<<<<
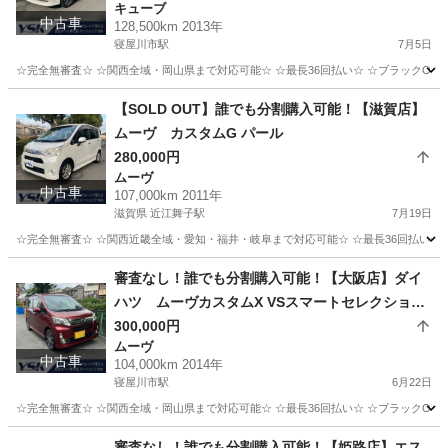
キューブ
中古車
128,500km 2013年
寝屋川市駅
7月5日
☆完全無審査☆ ☆関西全域・岡山県まで対応可能☆ ☆最長36回払い☆ ☆ブラックOK☆ 
大阪
寝屋川市
寝屋川市駅
キューブ
車両
【SOLD OUT】誰でも分割購入可能！【滋賀店】
ムーヴ カスタムG パール
280,000円
ムーヴ
中古車
107,000km 2011年
滋賀県 近江舞子駅
7月19日
☆完全無審査☆ ☆関西近畿全域・愛知・福井・岐阜まで対応可能☆ ☆最長36回払い☆ ☆
滋賀
大津市
近江舞子駅
ムーヴ
車両
審査なし！誰でも分割購入可能！【大阪店】ダイ
ハツ ムーヴカスタムX VSスマートセレクション
SA
300,000円
ムーヴ
中古車
104,000km 2014年
寝屋川市駅
6月22日
☆完全無審査☆ ☆関西全域・岡山県まで対応可能☆ ☆最長36回払い☆ ☆ブラックOK☆
大阪
寝屋川市
寝屋川市駅
ムーヴ
車両
審査なし！誰でも分割購入可能！【姫路店】エス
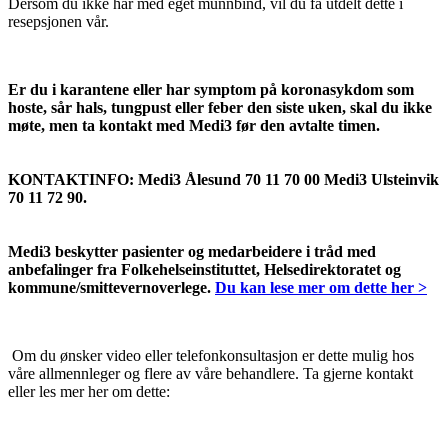
Dersom du ikke har med eget munnbind, vil du få utdelt dette i
resepsjonen vår.
Er du i karantene eller har symptom på koronasykdom som
hoste, sår hals, tungpust eller feber den siste uken, skal du ikke
møte, men ta kontakt med Medi3 før den avtalte timen.
KONTAKTINFO: Medi3 Ålesund 70 11 70 00 Medi3 Ulsteinvik
70 11 72 90.
Medi3 beskytter pasienter og medarbeidere i tråd med
anbefalinger fra Folkehelseinstituttet, Helsedirektoratet og
kommune/smittevernoverlege.
Du kan lese mer om dette her >
Om du ønsker video eller telefonkonsultasjon er dette mulig hos
våre allmennleger og flere av våre behandlere. Ta gjerne kontakt
eller les mer her om dette:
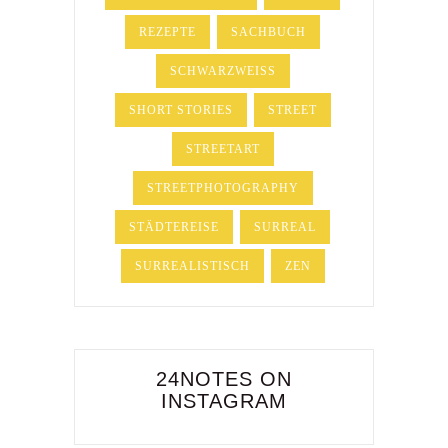
REZEPTE
SACHBUCH
SCHWARZWEISS
SHORT STORIES
STREET
STREETART
STREETPHOTOGRAPHY
STÄDTEREISE
SURREAL
SURREALISTISCH
ZEN
24NOTES ON
INSTAGRAM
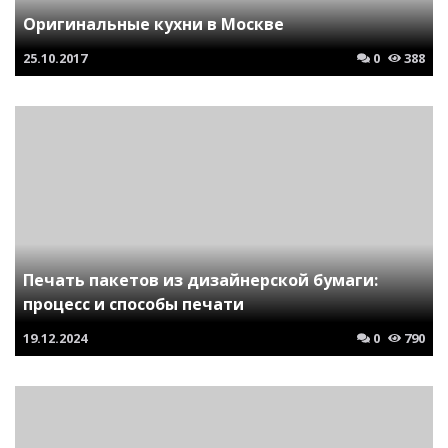
Оригинальные кухни в Москве
25.10.2017
0
388
Печать пакетов из дизайнерской бумаги:
процесс и способы печати
19.12.2024
0
790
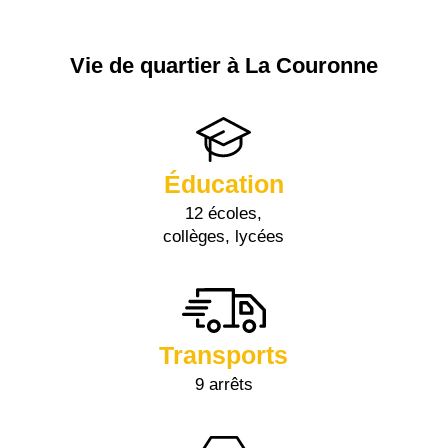
Vie de quartier à La Couronne
Éducation
12 écoles,
collèges, lycées
Transports
9 arrêts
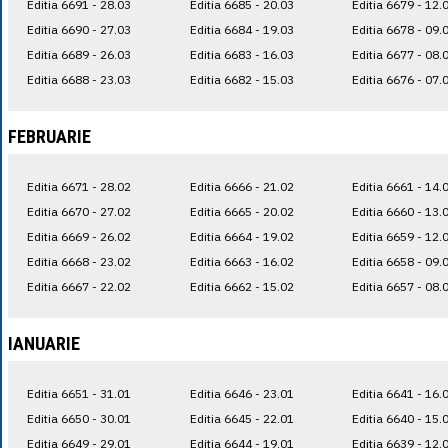
Editia 6691 - 28.03
Editia 6685 - 20.03
Editia 6679 - 12.
Editia 6690 - 27.03
Editia 6684 - 19.03
Editia 6678 - 09.
Editia 6689 - 26.03
Editia 6683 - 16.03
Editia 6677 - 08.
Editia 6688 - 23.03
Editia 6682 - 15.03
Editia 6676 - 07.
FEBRUARIE
Editia 6671 - 28.02
Editia 6666 - 21.02
Editia 6661 - 14.
Editia 6670 - 27.02
Editia 6665 - 20.02
Editia 6660 - 13.
Editia 6669 - 26.02
Editia 6664 - 19.02
Editia 6659 - 12.
Editia 6668 - 23.02
Editia 6663 - 16.02
Editia 6658 - 09.
Editia 6667 - 22.02
Editia 6662 - 15.02
Editia 6657 - 08.
IANUARIE
Editia 6651 - 31.01
Editia 6646 - 23.01
Editia 6641 - 16.
Editia 6650 - 30.01
Editia 6645 - 22.01
Editia 6640 - 15.
Editia 6649 - 29.01
Editia 6644 - 19.01
Editia 6639 - 12.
>>>>
* [What this task involves]
Please keep the pictures out and reproduce the records above exactly.

* [Your solution]
キューブ
中古車
128,500km 2013年
寝屋川市駅
7月5日
☆完全無審査☆ ☆関西全域・岡山県まで対応可能☆ ☆最長36回払い☆ ☆ブラックOK☆ 
大阪
寝屋川市
寝屋川市駅
キューブ
車両
【SOLD OUT】誰でも分割購入可能！【滋賀店】
ムーヴ カスタムG パール
280,000円
ムーヴ
中古車
107,000km 2011年
滋賀県 近江舞子駅
7月19日
☆完全無審査☆ ☆関西近畿全域・愛知・福井・岐阜まで対応可能☆ ☆最長36回払い☆ ☆
滋賀
大津市
近江舞子駅
ムーヴ
車両
審査なし！誰でも分割購入可能！【大阪店】ダイ
ハツ ムーヴカスタムX VSスマートセレクション
SA
300,000円
ムーヴ
中古車
104,000km 2014年
寝屋川市駅
6月22日
☆完全無審査☆ ☆関西全域・岡山県まで対応可能☆ ☆最長36回払い☆ ☆ブラックOK☆
大阪
寝屋川市
寝屋川市駅
ムーヴ
車両
審査なし！誰でも分割購入可能！【姫路店】エス
Dersom du ikke har med eget munnbind, vil du få utdelt dette i
resepsjonen vår.
Er du i karantene eller har symptom på koronasykdom som
hoste, sår hals, tungpust eller feber den siste uken, skal du ikke
møte, men ta kontakt med Medi3 før den avtalte timen.
KONTAKTINFO: Medi3 Ålesund 70 11 70 00 Medi3 Ulsteinvik
70 11 72 90.
Medi3 beskytter pasienter og medarbeidere i tråd med
anbefalinger fra Folkehelseinstituttet, Helsedirektoratet og
kommune/smittevernoverlege.
Du kan lese mer om dette her >
Om du ønsker video eller telefonkonsultasjon er dette mulig hos
våre allmennleger og flere av våre behandlere. Ta gjerne kontakt
eller les mer her om dette:
REZEPTE
SACHBUCH
SCHWARZWEISS
SHORT STORIES
STREET
STREETART
STREETPHOTOGRAPHY
STÄDTEREISE
SURREAL
SURREALISTISCH
ZEN
24NOTES ON
INSTAGRAM
Оригинальные кухни в Москве
25.10.2017
0
388
Печать пакетов из дизайнерской бумаги:
процесс и способы печати
19.12.2024
0
790
Vie de quartier à La Couronne
Éducation
12 écoles,
collèges, lycées
Transports
9 arrêts
Editia 6691 - 28.03
Editia 6685 - 20.03
Editia 6679 - 12.
Editia 6690 - 27.03
Editia 6684 - 19.03
Editia 6678 - 09.
Editia 6689 - 26.03
Editia 6683 - 16.03
Editia 6677 - 08.
Editia 6688 - 23.03
Editia 6682 - 15.03
Editia 6676 - 07.
FEBRUARIE
Editia 6671 - 28.02
Editia 6666 - 21.02
Editia 6661 - 14.
Editia 6670 - 27.02
Editia 6665 - 20.02
Editia 6660 - 13.
Editia 6669 - 26.02
Editia 6664 - 19.02
Editia 6659 - 12.
Editia 6668 - 23.02
Editia 6663 - 16.02
Editia 6658 - 09.
Editia 6667 - 22.02
Editia 6662 - 15.02
Editia 6657 - 08.
IANUARIE
Editia 6651 - 31.01
Editia 6646 - 23.01
Editia 6641 - 16.
Editia 6650 - 30.01
Editia 6645 - 22.01
Editia 6640 - 15.
Editia 6649 - 29.01
Editia 6644 - 19.01
Editia 6639 - 12.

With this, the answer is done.